**Task prompt**
Return each line of the listing in which the word "interactable" appears.

**Records for this task**
--- START ---

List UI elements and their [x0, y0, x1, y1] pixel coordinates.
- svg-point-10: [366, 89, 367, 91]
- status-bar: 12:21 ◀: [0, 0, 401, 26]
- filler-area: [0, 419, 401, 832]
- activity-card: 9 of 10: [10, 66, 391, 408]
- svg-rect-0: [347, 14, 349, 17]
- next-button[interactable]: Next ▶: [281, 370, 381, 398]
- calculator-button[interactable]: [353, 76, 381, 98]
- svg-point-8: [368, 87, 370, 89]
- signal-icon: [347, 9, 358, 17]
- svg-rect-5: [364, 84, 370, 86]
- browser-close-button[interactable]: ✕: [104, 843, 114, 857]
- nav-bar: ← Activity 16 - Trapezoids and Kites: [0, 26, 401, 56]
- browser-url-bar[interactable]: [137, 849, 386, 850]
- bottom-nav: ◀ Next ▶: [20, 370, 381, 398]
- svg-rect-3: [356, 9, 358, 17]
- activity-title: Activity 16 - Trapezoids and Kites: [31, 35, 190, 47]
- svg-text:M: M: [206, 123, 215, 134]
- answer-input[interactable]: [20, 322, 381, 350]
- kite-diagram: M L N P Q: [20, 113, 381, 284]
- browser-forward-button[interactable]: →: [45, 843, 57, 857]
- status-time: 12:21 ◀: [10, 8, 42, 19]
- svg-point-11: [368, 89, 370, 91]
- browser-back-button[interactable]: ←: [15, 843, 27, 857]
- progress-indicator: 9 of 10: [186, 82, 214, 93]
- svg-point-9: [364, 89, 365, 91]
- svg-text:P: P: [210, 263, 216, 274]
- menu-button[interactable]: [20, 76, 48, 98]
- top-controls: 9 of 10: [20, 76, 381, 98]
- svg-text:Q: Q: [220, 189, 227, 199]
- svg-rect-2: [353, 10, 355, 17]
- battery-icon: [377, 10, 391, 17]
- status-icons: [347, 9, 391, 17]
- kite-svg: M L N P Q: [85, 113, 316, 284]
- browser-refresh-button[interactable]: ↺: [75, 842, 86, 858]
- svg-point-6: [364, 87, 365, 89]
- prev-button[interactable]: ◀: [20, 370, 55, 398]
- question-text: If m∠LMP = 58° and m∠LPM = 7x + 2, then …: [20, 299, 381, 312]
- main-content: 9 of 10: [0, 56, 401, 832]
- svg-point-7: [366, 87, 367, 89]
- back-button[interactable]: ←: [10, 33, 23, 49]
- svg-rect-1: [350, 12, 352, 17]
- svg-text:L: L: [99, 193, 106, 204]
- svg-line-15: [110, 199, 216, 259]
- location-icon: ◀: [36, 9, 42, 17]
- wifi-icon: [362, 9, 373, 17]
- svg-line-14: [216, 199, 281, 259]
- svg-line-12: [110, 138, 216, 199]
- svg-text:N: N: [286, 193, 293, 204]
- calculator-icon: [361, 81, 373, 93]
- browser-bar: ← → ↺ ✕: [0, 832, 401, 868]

--- END ---
--- START ---

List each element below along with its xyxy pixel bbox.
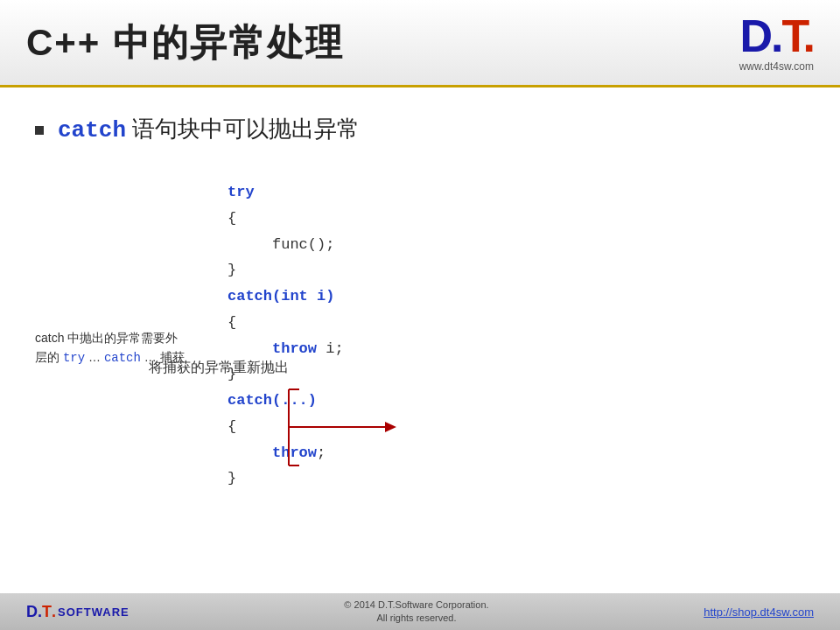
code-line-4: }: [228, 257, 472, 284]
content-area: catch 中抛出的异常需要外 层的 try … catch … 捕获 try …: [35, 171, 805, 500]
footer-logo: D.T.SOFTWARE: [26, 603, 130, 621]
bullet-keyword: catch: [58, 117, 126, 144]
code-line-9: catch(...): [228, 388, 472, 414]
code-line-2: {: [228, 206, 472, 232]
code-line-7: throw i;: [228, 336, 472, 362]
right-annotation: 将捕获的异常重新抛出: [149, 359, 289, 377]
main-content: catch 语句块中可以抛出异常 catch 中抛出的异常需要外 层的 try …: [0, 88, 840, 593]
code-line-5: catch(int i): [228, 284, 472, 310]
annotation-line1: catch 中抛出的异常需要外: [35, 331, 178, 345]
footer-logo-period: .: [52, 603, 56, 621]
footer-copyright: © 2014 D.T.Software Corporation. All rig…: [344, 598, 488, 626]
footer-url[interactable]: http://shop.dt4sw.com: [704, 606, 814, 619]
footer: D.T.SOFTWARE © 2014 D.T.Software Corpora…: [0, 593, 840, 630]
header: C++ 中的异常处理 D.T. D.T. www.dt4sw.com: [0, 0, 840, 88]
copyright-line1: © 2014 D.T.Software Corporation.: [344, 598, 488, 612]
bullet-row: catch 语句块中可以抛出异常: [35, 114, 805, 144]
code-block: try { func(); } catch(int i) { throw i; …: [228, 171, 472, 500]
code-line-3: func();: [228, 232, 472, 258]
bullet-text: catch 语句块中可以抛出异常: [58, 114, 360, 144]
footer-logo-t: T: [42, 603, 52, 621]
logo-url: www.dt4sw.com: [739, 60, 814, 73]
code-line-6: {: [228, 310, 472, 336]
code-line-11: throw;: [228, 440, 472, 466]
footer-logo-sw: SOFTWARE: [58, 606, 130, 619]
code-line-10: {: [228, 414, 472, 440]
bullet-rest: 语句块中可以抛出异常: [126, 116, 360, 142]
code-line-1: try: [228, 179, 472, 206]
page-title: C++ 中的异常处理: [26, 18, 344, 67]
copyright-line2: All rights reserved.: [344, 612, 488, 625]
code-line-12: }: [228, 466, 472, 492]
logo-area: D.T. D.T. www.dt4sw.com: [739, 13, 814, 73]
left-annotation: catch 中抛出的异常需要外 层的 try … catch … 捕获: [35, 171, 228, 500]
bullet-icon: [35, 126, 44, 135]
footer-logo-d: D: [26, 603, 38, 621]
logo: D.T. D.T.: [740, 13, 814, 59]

--- END ---

**Response box**
- next-button[interactable]: Next ▶: [281, 370, 381, 398]
- calculator-button[interactable]: [353, 76, 381, 98]
- browser-close-button[interactable]: ✕: [104, 843, 114, 857]
- browser-url-bar[interactable]: [137, 849, 386, 850]
- answer-input[interactable]: [20, 322, 381, 350]
- browser-forward-button[interactable]: →: [45, 843, 57, 857]
- browser-back-button[interactable]: ←: [15, 843, 27, 857]
- menu-button[interactable]: [20, 76, 48, 98]
- browser-refresh-button[interactable]: ↺: [75, 842, 86, 858]
- prev-button[interactable]: ◀: [20, 370, 55, 398]
- back-button[interactable]: ←: [10, 33, 23, 49]
footer-url[interactable]: http://shop.dt4sw.com: [704, 606, 814, 619]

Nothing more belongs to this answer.